The award is handed out every year to an early career public health professional — someone active in the field who received their doctorate less than 10 years prior — in recognition of their “outstanding and promising contributions to the practice and profession of health education, health promotion, and/or health communication.” Ramirez received her doctorate in communication from the Annenberg School for Communication at the University of Pennsylvania in 2010 and a Master of Public Health from the Harvard School of Public Health in 2011. She joined the UC Merced faculty in 2013, where she's also an affiliate of the Health Sciences Research Institute (HSRI).

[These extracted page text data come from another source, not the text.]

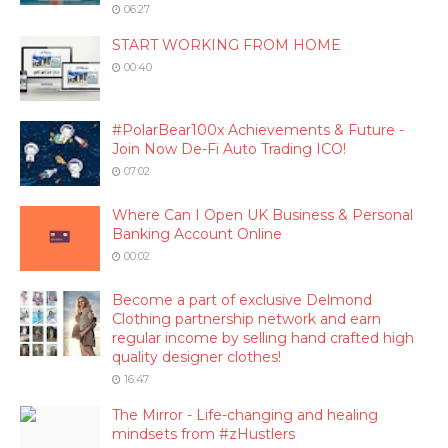
06:27
START WORKING FROM HOME
00:40
#PolarBear100x Achievements & Future -
Join Now De-Fi Auto Trading ICO!
07:02
Where Can I Open UK Business & Personal
Banking Account Online
00:02
Become a part of exclusive Delmond
Clothing partnership network and earn
regular income by selling hand crafted high
quality designer clothes!
16:47
The Mirror - Life-changing and healing
mindsets from #zHustlers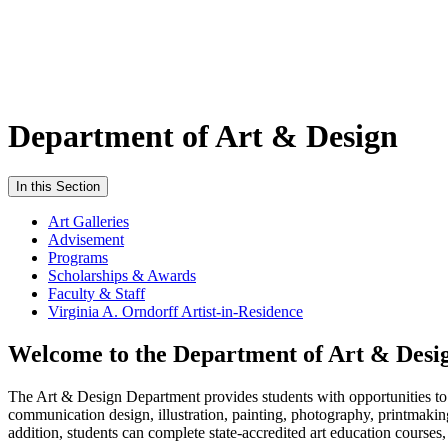
Department of Art & Design
In this Section
Art Galleries
Advisement
Programs
Scholarships & Awards
Faculty & Staff
Virginia A. Orndorff Artist-in-Residence
Welcome to the Department of Art & Desi
The Art & Design Department provides students with opportunities to st
communication design, illustration, painting, photography, printmakin
addition, students can complete state-accredited art education courses,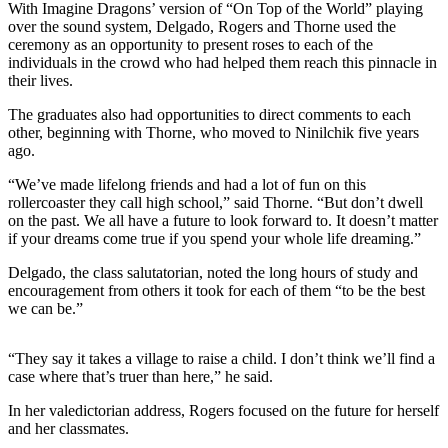
With Imagine Dragons’ version of “On Top of the World” playing
a Story
over the sound system, Delgado, Rogers and Thorne used the
Idea
ceremony as an opportunity to present roses to each of the
individuals in the crowd who had helped them reach this pinnacle in
Submit
their lives.
a Press
Release
The graduates also had opportunities to direct comments to each
other, beginning with Thorne, who moved to Ninilchik five years
ago.
Submit
Business
“We’ve made lifelong friends and had a lot of fun on this
News
rollercoaster they call high school,” said Thorne. “But don’t dwell
on the past. We all have a future to look forward to. It doesn’t matter
if your dreams come true if you spend your whole life dreaming.”
Contests
Readers
Delgado, the class salutatorian, noted the long hours of study and
encouragement from others it took for each of them “to be the best
Choice
we can be.”
Awards
“They say it takes a village to raise a child. I don’t think we’ll find a
Sports
case where that’s truer than here,” he said.
Submit
In her valedictorian address, Rogers focused on the future for herself
Sports
and her classmates.
Results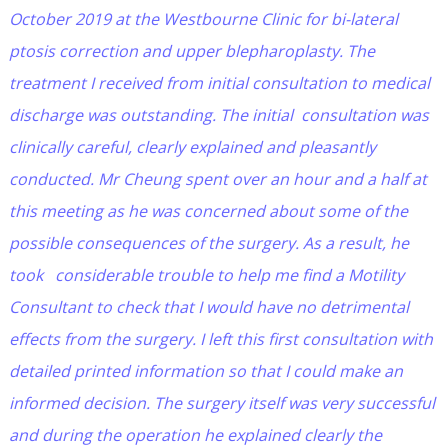
October 2019 at the Westbourne Clinic for bi-lateral
ptosis correction and upper blepharoplasty. The
treatment I received from initial consultation to medical
discharge was outstanding. The initial consultation was
clinically careful, clearly explained and pleasantly
conducted. Mr Cheung spent over an hour and a half at
this meeting as he was concerned about some of the
possible consequences of the surgery. As a result, he
took considerable trouble to help me find a Motility
Consultant to check that I would have no detrimental
effects from the surgery. I left this first consultation with
detailed printed information so that I could make an
informed decision. The surgery itself was very successful
and during the operation he explained clearly the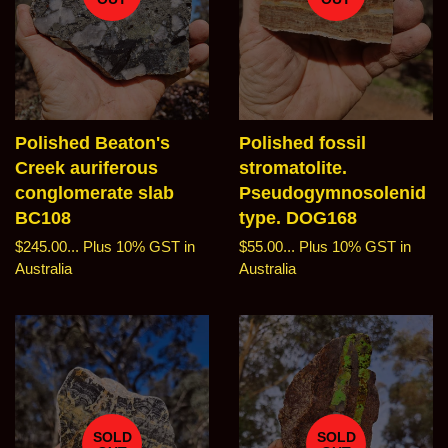
Polished Beaton's
Polished fossil
Creek auriferous
stromatolite.
conglomerate slab
Pseudogymnosolenid
BC108
type. DOG168
Regular
$245.00...
Plus 10% GST in
Regular
$55.00...
Plus 10% GST in
price
Australia
price
Australia
SOLD
SOLD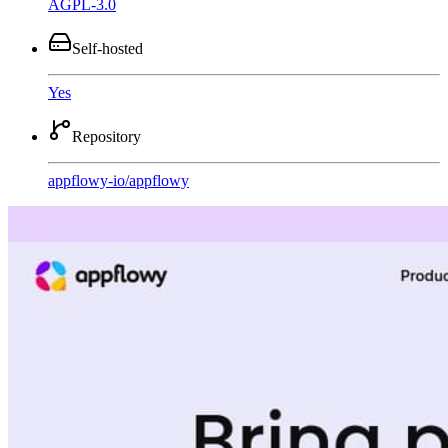
AGPL-3.0
Self-hosted
Yes
Repository
appflowy-io
/
appflowy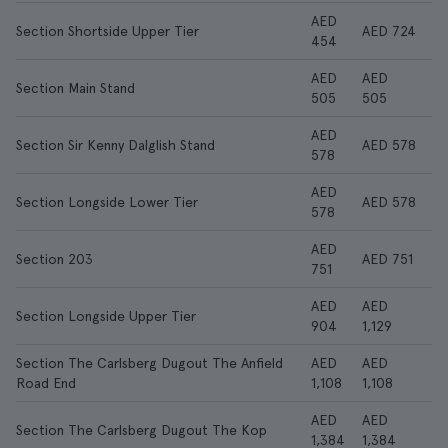
AED
Section Shortside Upper Tier
AED 724
454
AED
AED
Section Main Stand
505
505
AED
Section Sir Kenny Dalglish Stand
AED 578
578
AED
Section Longside Lower Tier
AED 578
578
AED
Section 203
AED 751
751
AED
AED
Section Longside Upper Tier
904
1,129
Section The Carlsberg Dugout The Anfield
AED
AED
Road End
1,108
1,108
AED
AED
Section The Carlsberg Dugout The Kop
1,384
1,384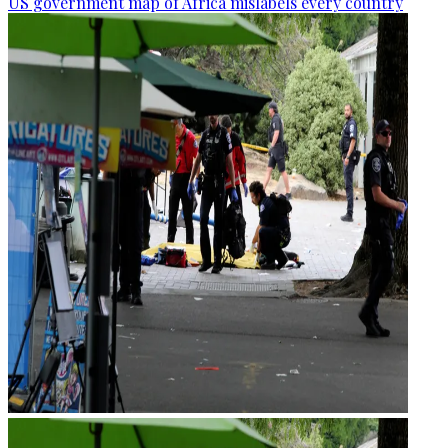
US government map of Africa mislabels every country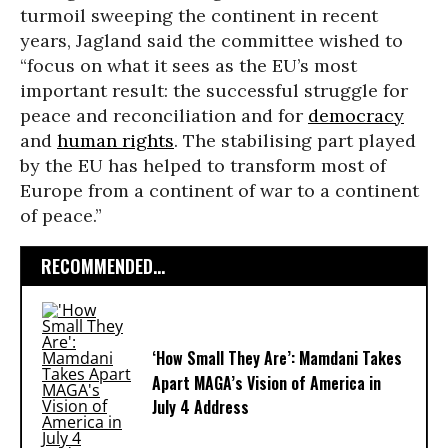
turmoil sweeping the continent in recent
years, Jagland said the committee wished to
“focus on what it sees as the EU’s most
important result: the successful struggle for
peace and reconciliation and for
democracy
and
human rights
. The stabilising part played
by the EU has helped to transform most of
Europe from a continent of war to a continent
of peace.”
RECOMMENDED...
‘How Small They Are’: Mamdani Takes
Apart MAGA’s Vision of America in
July 4 Address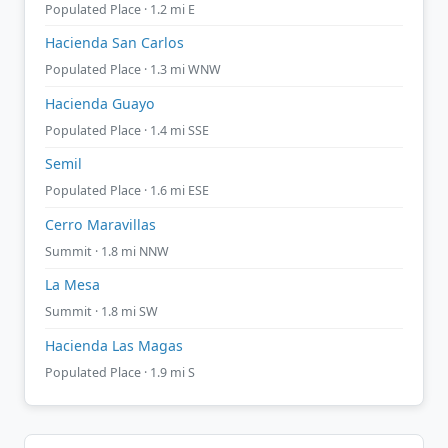
Populated Place · 1.2 mi E
Hacienda San Carlos
Populated Place · 1.3 mi WNW
Hacienda Guayo
Populated Place · 1.4 mi SSE
Semil
Populated Place · 1.6 mi ESE
Cerro Maravillas
Summit · 1.8 mi NNW
La Mesa
Summit · 1.8 mi SW
Hacienda Las Magas
Populated Place · 1.9 mi S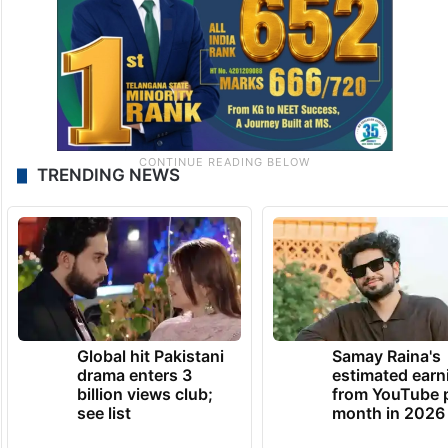
TRENDING NEWS
Global hit Pakistani
Samay Raina's
drama enters 3
estimated earn
billion views club;
from YouTube 
see list
month in 2026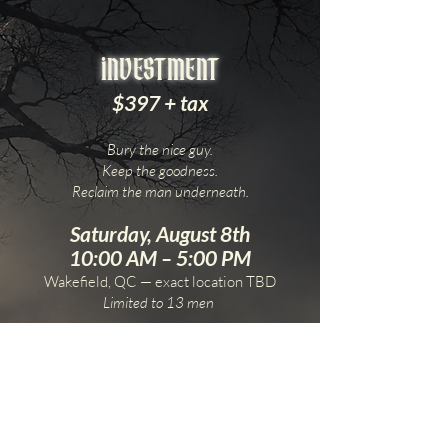
iNVESTMENT
$397 + tax
Bury the nice guy.
Keep the goodness.
Reclaim the man underneath.
Saturday, August 8th
10:00 AM – 5:00 PM
Wakefield, QC — exact location TBD
Limited to 13 men
DOORS CLOSE AUGUST 1ST
No last minute bullshit. Commit, Brother.
With Braedyn Stockfish & Kali Ember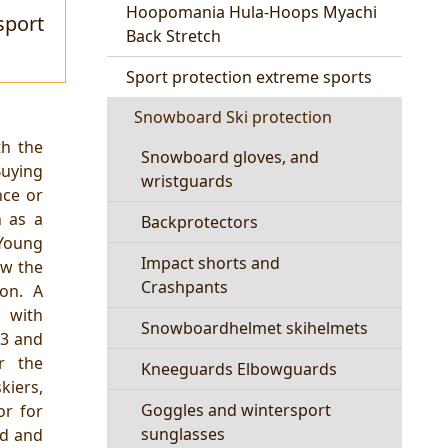
Hoopomania Hula-Hoops Myachi
sport
Back Stretch
Sport protection extreme sports
Snowboard Ski protection
th the
Snowboard gloves, and
uying
wristguards
nce or
h as a
Backprotectors
Young
Impact shorts and
ow the
Crashpants
ion. A
, with
Snowboardhelmet skihelmets
03 and
r the
Kneeguards Elbowguards
kiers,
Goggles and wintersport
or for
sunglasses
ed and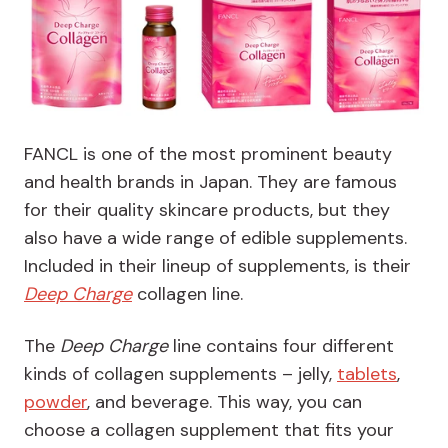
FANCL is one of the most prominent beauty
and health brands in Japan. They are famous
for their quality skincare products, but they
also have a wide range of edible supplements.
Included in their lineup of supplements, is their
Deep Charge
collagen line.
The
Deep Charge
line contains four different
kinds of collagen supplements – jelly,
tablets
,
powder
, and beverage. This way, you can
choose a collagen supplement that fits your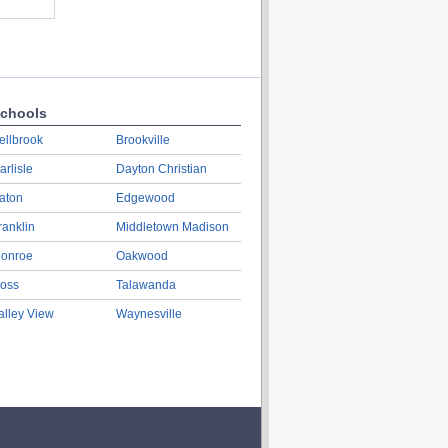
chools
ellbrook
Brookville
arlisle
Dayton Christian
aton
Edgewood
ranklin
Middletown Madison
onroe
Oakwood
oss
Talawanda
alley View
Waynesville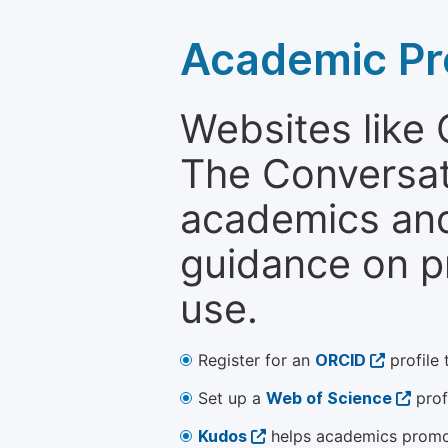
Academic Pr
Websites like
The Conversati
academics and 
guidance on p
use.
Register for an
ORCID
profile 
Set up a
Web of Science
prof
Kudos
helps academics promot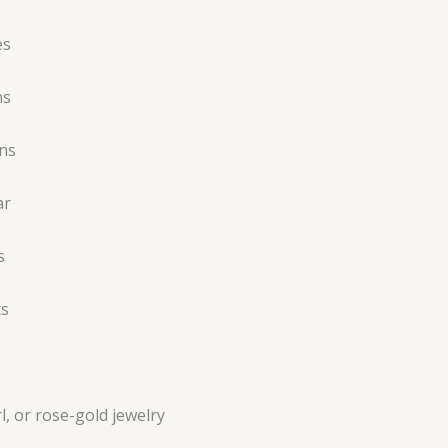
es
ns
ns
ar
s
ts
l, or rose-gold jewelry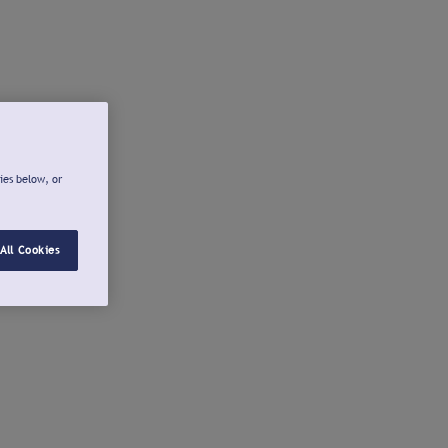
ies below, or
All Cookies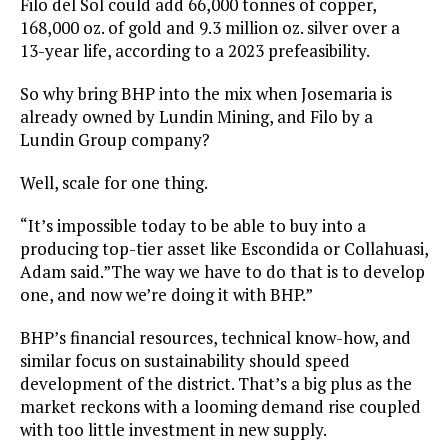
Filo del Sol could add 66,000 tonnes of copper,
168,000 oz. of gold and 9.3 million oz. silver over a
13-year life, according to a 2023 prefeasibility.
So why bring BHP into the mix when Josemaria is
already owned by Lundin Mining, and Filo by a
Lundin Group company?
Well, scale for one thing.
“It’s impossible today to be able to buy into a
producing top-tier asset like Escondida or Collahuasi,
Adam said.”The way we have to do that is to develop
one, and now we’re doing it with BHP.”
BHP’s financial resources, technical know-how, and
similar focus on sustainability should speed
development of the district. That’s a big plus as the
market reckons with a looming demand rise coupled
with too little investment in new supply.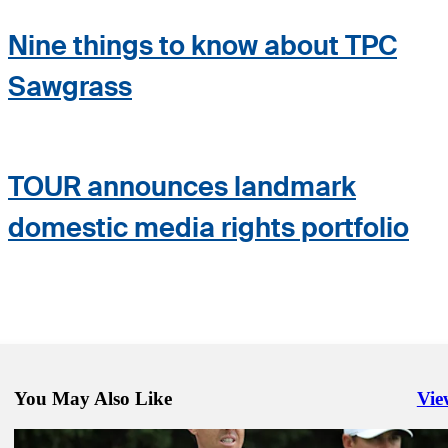
Nine things to know about TPC
Sawgrass
TOUR announces landmark
domestic media rights portfolio
You May Also Like
Vie
Righ
Mar 12, 2020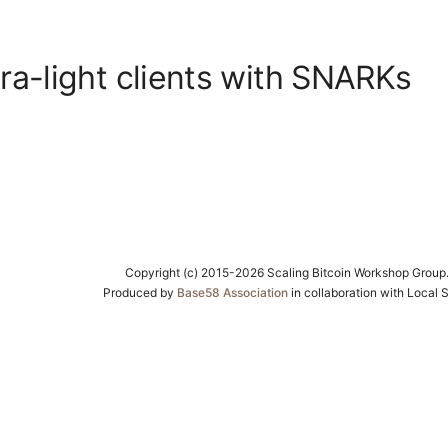
tra-light clients with SNARKs
Copyright (c) 2015-2026 Scaling Bitcoin Workshop Group
Produced by
Base58 Association
in collaboration with Local 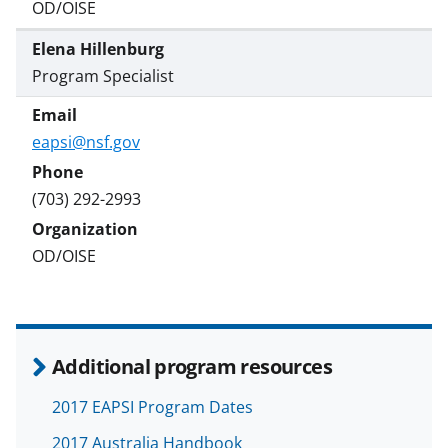
OD/OISE
Elena Hillenburg
Program Specialist
eapsi@nsf.gov
(703) 292-2993
OD/OISE
Additional program resources
2017 EAPSI Program Dates
2017 Australia Handbook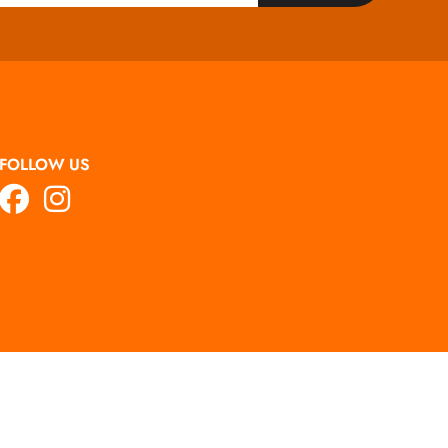
FOLLOW US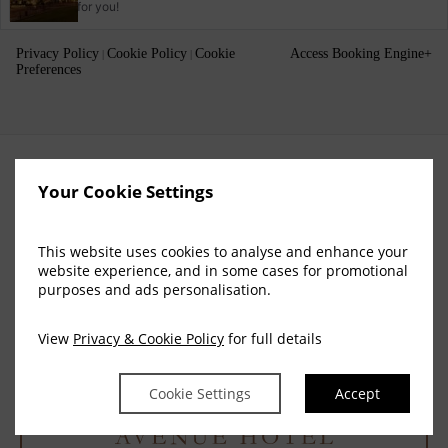
for you!
Privacy Policy
Cookie Policy
Cookie
Access Booking Engine+
|
|
Preferences
Your Cookie Settings
This website uses cookies to analyse and enhance your
website experience, and in some cases for promotional
purposes and ads personalisation.
View
Privacy & Cookie Policy
for full details
Cookie Settings
Accept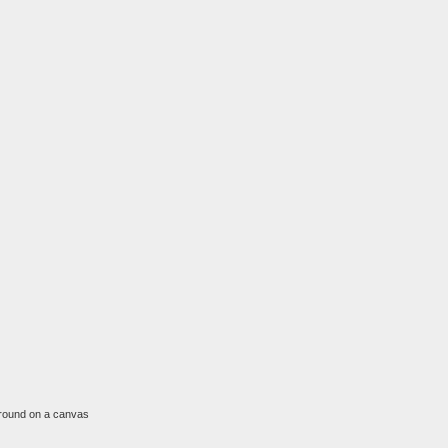
l around on a canvas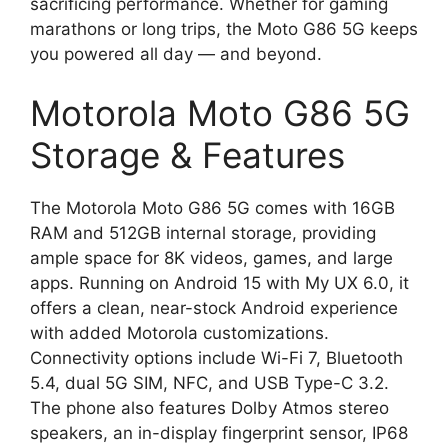
sacrificing performance. Whether for gaming
marathons or long trips, the Moto G86 5G keeps
you powered all day — and beyond.
Motorola Moto G86 5G
Storage & Features
The Motorola Moto G86 5G comes with 16GB
RAM and 512GB internal storage, providing
ample space for 8K videos, games, and large
apps. Running on Android 15 with My UX 6.0, it
offers a clean, near-stock Android experience
with added Motorola customizations.
Connectivity options include Wi-Fi 7, Bluetooth
5.4, dual 5G SIM, NFC, and USB Type-C 3.2.
The phone also features Dolby Atmos stereo
speakers, an in-display fingerprint sensor, IP68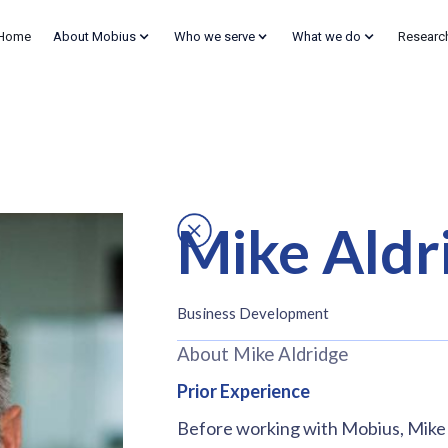
Home
About Mobius
Who we serve
What we do
Researc
Mike Aldr
Business Development
About Mike Aldridge
Prior Experience
Before working with Mobius, Mike ha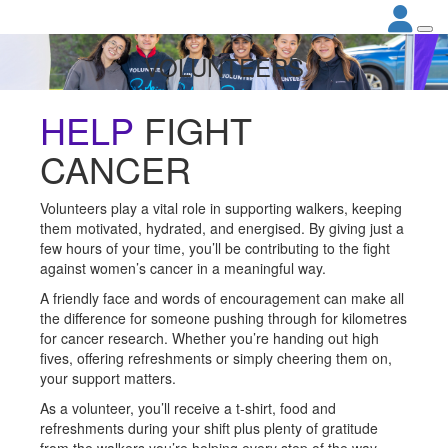
VOLUNTEERS
HELP
FIGHT
CANCER
Volunteers play a vital role in supporting walkers, keeping
them motivated, hydrated, and energised. By giving just a
few hours of your time, you’ll be contributing to the fight
against women’s cancer in a meaningful way.
A friendly face and words of encouragement can make all
the difference for someone pushing through for kilometres
for cancer research. Whether you’re handing out high
fives, offering refreshments or simply cheering them on,
your support matters.
As a volunteer, you’ll receive a t-shirt, food and
refreshments during your shift plus plenty of gratitude
from the walkers you’re helping every step of the way.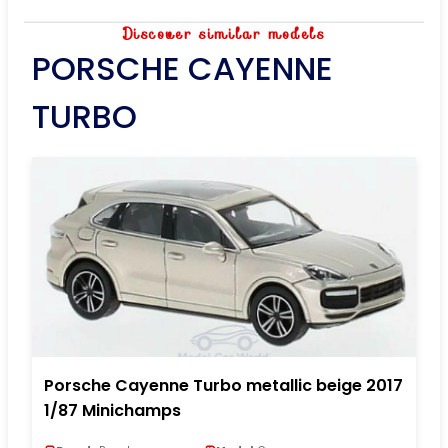
Discover similar models
PORSCHE CAYENNE
TURBO
Porsche Cayenne Turbo metallic beige 2017
1/87 Minichamps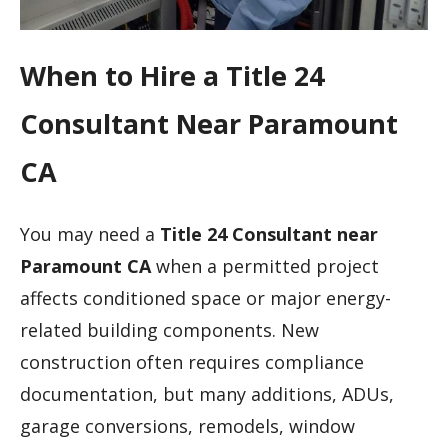
When to Hire a Title 24
Consultant Near Paramount
CA
You may need a
Title 24 Consultant near
Paramount CA
when a permitted project
affects conditioned space or major energy-
related building components. New
construction often requires compliance
documentation, but many additions, ADUs,
garage conversions, remodels, window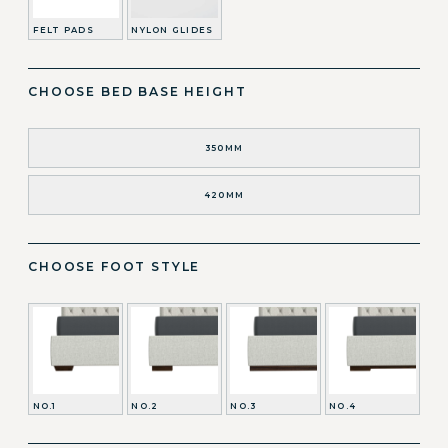
FELT PADS
NYLON GLIDES
CHOOSE BED BASE HEIGHT
350MM
420MM
CHOOSE FOOT STYLE
NO.1
NO.2
NO.3
NO.4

Ramirez was nominated by the Health Communication Working Group, part of the Public Health Education and Health Promotion Section of the APHA, for her contributions to the field of health communication. Ramirez uses a mixed-methods approach to understand how multiple levels of communication influence both individual and population-level health behaviors in the Latino community.
“The award recognizes my use of the science of communication to understand and improve the health of Latino populations,” Ramirez said. “My goal is to use communication strategically to reduce health disparities affecting Latinos.”
Latinos in the U.S. are far more likely to be overweight and suffer from diabetes than non-Latino whites. Since obesity and diabetes are risk factors strongly associated with a host of diseases later in life, Ramirez believes the Latino community’s health issues need to be addressed now in order to avert a long-term crisis.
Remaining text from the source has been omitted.